The range runs from the line containing "Based on 254 reviews" to the last line of the entries. Copy that range exactly, omitting pictures.

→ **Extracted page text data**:
- - -
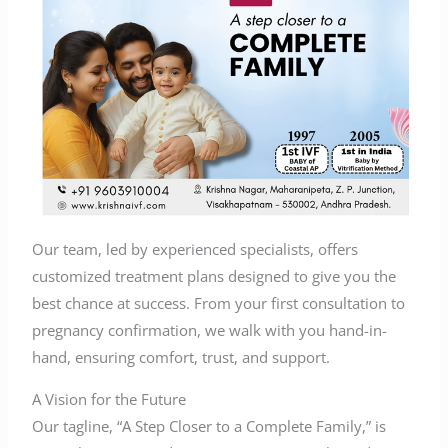
Our team, led by experienced specialists, offers
customized treatment plans designed to give you the
best chance at success. From your first consultation to
pregnancy confirmation, we walk with you hand-in-
hand, ensuring comfort, trust, and support.
A Vision for the Future
Our tagline, “A Step Closer to a Complete Family,” is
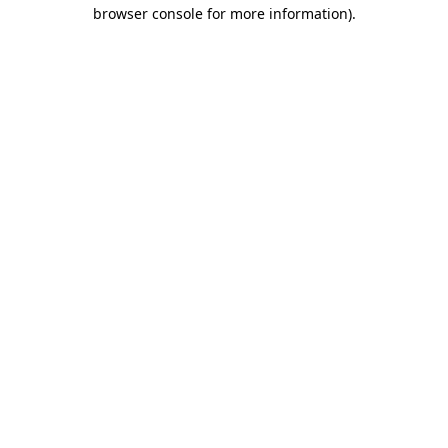
browser console for more information).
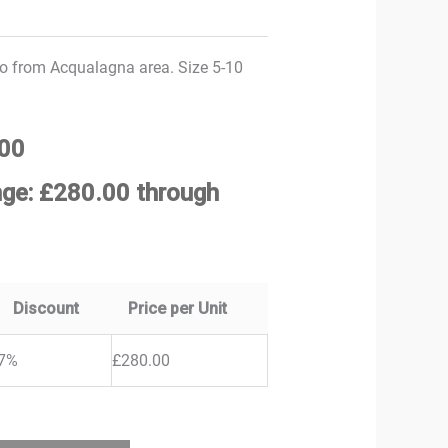
 from Acqualagna area. Size 5-10
00
nge: £280.00 through
Discount
Price per Unit
7%
£
280.00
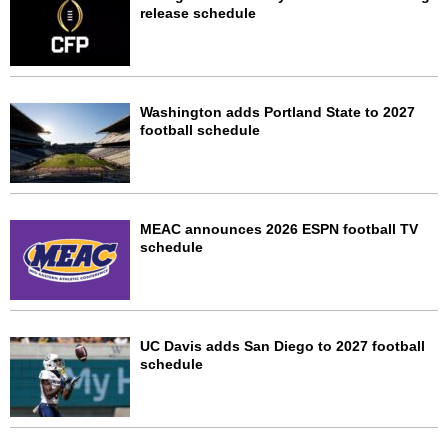
release schedule
Washington adds Portland State to 2027
football schedule
MEAC announces 2026 ESPN football TV
schedule
UC Davis adds San Diego to 2027 football
schedule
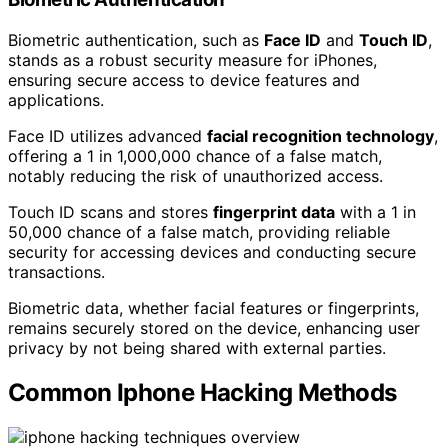
Biometric authentication, such as
Face ID
and
Touch ID
,
stands as a robust security measure for iPhones,
ensuring secure access to device features and
applications.
Face ID utilizes advanced
facial recognition technology
,
offering a 1 in 1,000,000 chance of a false match,
notably reducing the risk of unauthorized access.
Touch ID scans and stores
fingerprint data
with a 1 in
50,000 chance of a false match, providing reliable
security for accessing devices and conducting secure
transactions.
Biometric data, whether facial features or fingerprints,
remains securely stored on the device, enhancing user
privacy by not being shared with external parties.
Common Iphone Hacking Methods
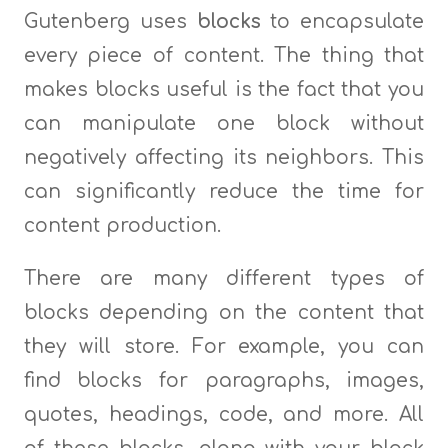
Gutenberg uses
blocks
to encapsulate
every piece of content. The thing that
makes blocks useful is the fact that you
can manipulate one block without
negatively affecting its neighbors. This
can significantly reduce the time for
content production.
There are many different types of
blocks depending on the content that
they will store. For example, you can
find blocks for paragraphs, images,
quotes, headings, code, and more. All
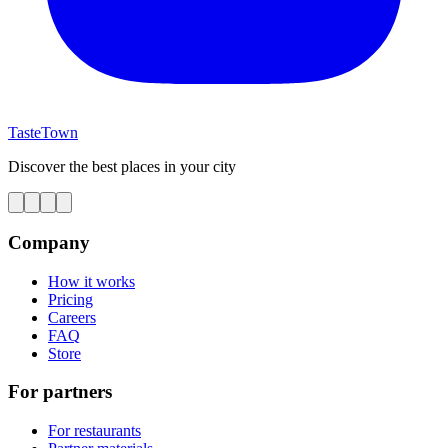
TasteTown
Discover the best places in your city
Company
How it works
Pricing
Careers
FAQ
Store
For partners
For restaurants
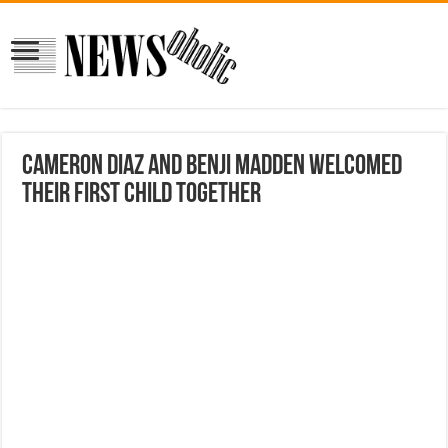
Cameron Diaz And Benji Madden Welcomed
Their First Child Together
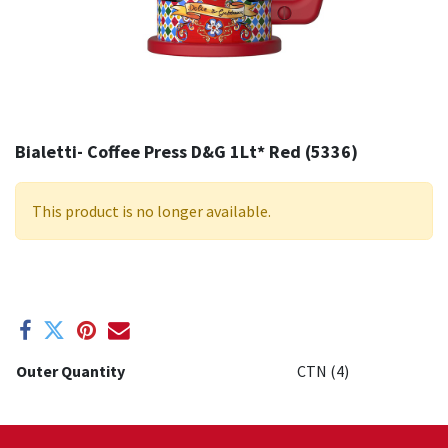
Bialetti- Coffee Press D&G 1Lt* Red (5336)
This product is no longer available.
Outer Quantity
CTN (4)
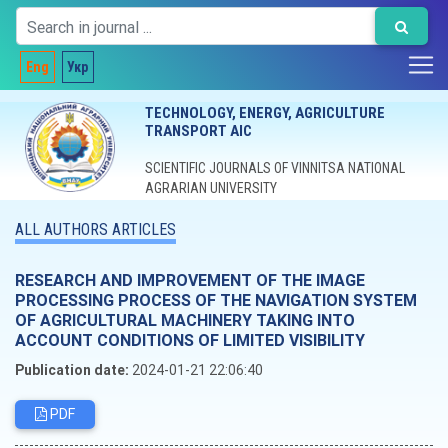
Eng
Укр
TECHNOLOGY, ENERGY, AGRICULTURE
TRANSPORT AIC
SCIENTIFIC JOURNALS OF VINNITSA NATIONAL
AGRARIAN UNIVERSITY
ALL AUTHORS ARTICLES
RESEARCH AND IMPROVEMENT OF THE IMAGE
PROCESSING PROCESS OF THE NAVIGATION SYSTEM
OF AGRICULTURAL MACHINERY TAKING INTO
ACCOUNT CONDITIONS OF LIMITED VISIBILITY
Publication date:
2024-01-21 22:06:40
PDF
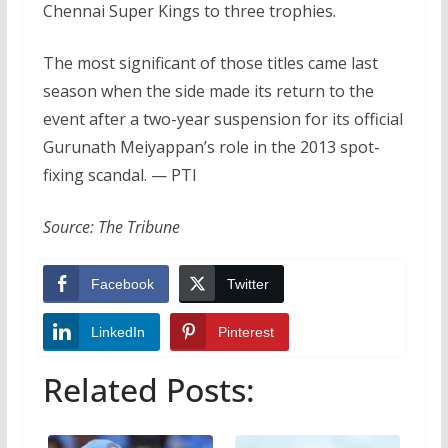
Chennai Super Kings to three trophies.
The most significant of those titles came last
season when the side made its return to the
event after a two-year suspension for its official
Gurunath Meiyappan’s role in the 2013 spot-
fixing scandal. — PTI
Source: The Tribune
Facebook
Twitter
LinkedIn
Pinterest
Related Posts:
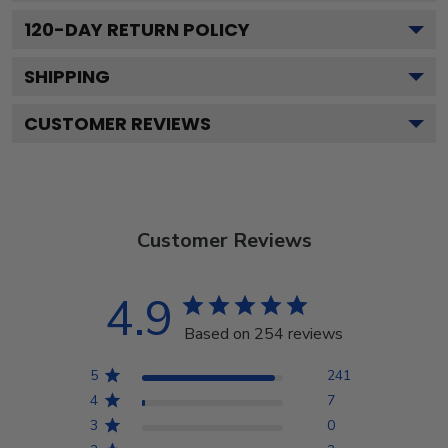
120
-DAY RETURN POLICY
SHIPPING
CUSTOMER REVIEWS
Customer Reviews
4.9
Based on 254 reviews
5
241
4
7
3
0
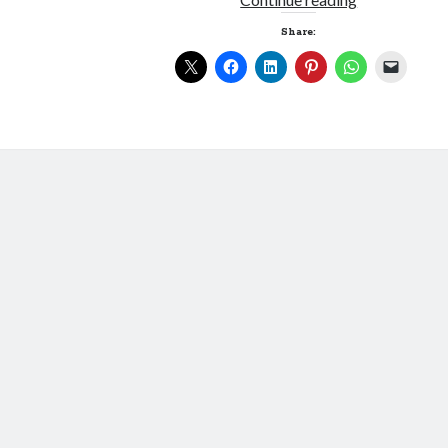
Greatest
Share:
Lie
Ever
Told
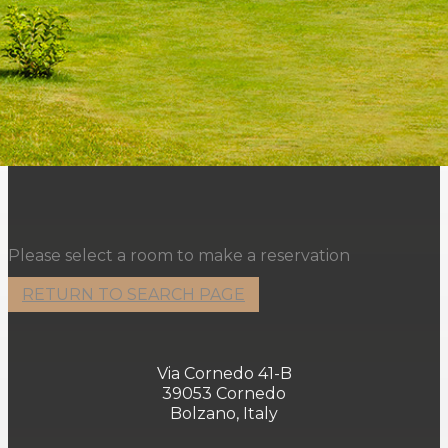
Please select a room to make a reservation
RETURN TO SEARCH PAGE
Via Cornedo 41-B
39053 Cornedo
Bolzano, Italy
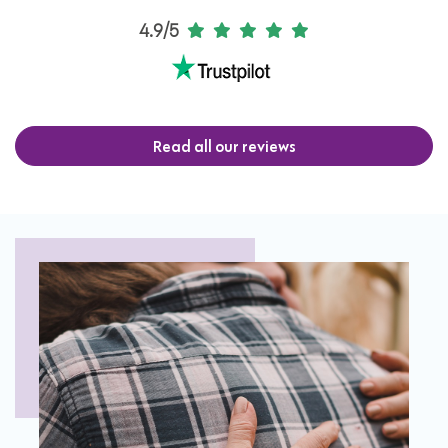
4.9/5
Read all our reviews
- - -
→ **Answer to this task**:
Based on 254 reviews
5
241
4
7
3
0
Greatest
Share:
Lie
Ever
Told
Please select a room to make a reservation
RETURN TO SEARCH PAGE
Via Cornedo 41-B
39053 Cornedo
Bolzano, Italy
4.9/5
Read all our reviews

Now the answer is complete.